> _MATERIAL PROVIDED_
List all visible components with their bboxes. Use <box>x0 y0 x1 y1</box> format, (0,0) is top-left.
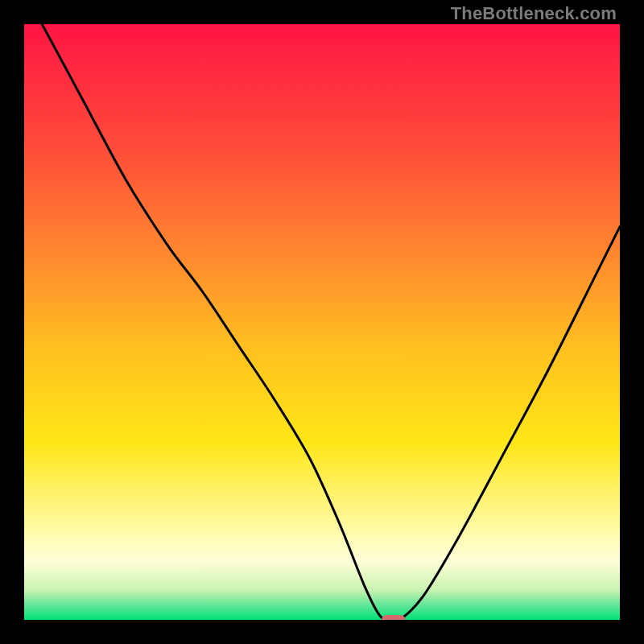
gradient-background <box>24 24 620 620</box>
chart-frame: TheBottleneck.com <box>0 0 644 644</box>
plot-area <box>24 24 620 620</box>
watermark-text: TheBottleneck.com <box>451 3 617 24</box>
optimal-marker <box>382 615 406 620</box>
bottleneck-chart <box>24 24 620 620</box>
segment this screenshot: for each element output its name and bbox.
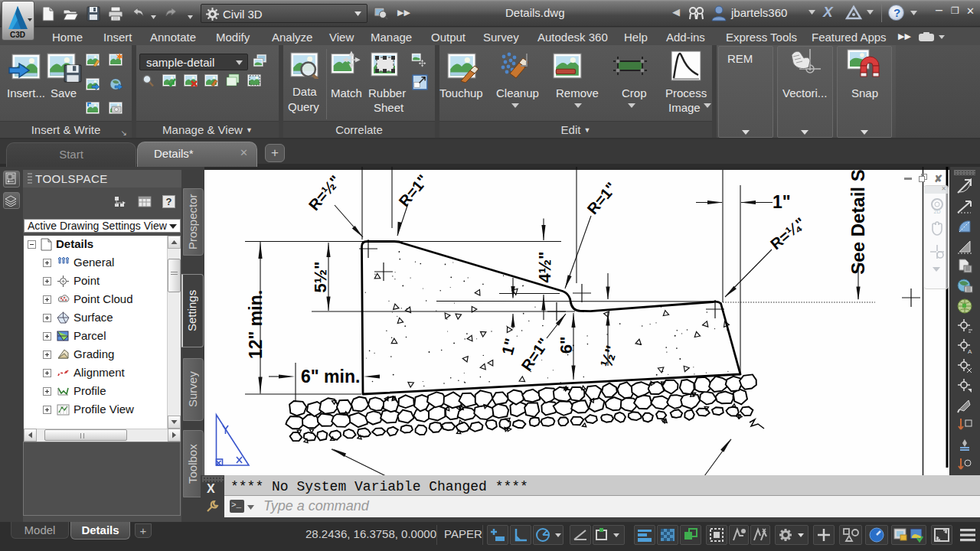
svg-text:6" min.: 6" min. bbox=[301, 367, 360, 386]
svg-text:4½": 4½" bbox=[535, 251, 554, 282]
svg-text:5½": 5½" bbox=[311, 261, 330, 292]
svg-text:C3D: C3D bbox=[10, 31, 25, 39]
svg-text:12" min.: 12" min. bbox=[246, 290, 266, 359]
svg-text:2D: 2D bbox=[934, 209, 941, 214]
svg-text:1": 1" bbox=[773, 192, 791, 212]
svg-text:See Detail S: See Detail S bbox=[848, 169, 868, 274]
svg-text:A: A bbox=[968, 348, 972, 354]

> _WORK INSTRUCTION_
What is needed is the full material, retyped unchanged, with no pictures in it.

> _REPLY TO THE EXERCISE_
List all visible components with their bboxes. Use <box>x0 y0 x1 y1</box> format, (0,0) is top-left.
gradient-background <box>24 24 620 620</box>
chart-frame: TheBottleneck.com <box>0 0 644 644</box>
plot-area <box>24 24 620 620</box>
watermark-text: TheBottleneck.com <box>451 3 617 24</box>
optimal-marker <box>382 615 406 620</box>
bottleneck-chart <box>24 24 620 620</box>
segment this screenshot: for each element output its name and bbox.
svg-text:6" min.: 6" min. bbox=[301, 367, 360, 386]
svg-text:4½": 4½" bbox=[535, 251, 554, 282]
svg-text:5½": 5½" bbox=[311, 261, 330, 292]
svg-text:C3D: C3D bbox=[10, 31, 25, 39]
svg-text:12" min.: 12" min. bbox=[246, 290, 266, 359]
svg-text:2D: 2D bbox=[934, 209, 941, 214]
svg-text:1": 1" bbox=[773, 192, 791, 212]
svg-text:See Detail S: See Detail S bbox=[848, 169, 868, 274]
svg-text:A: A bbox=[968, 348, 972, 354]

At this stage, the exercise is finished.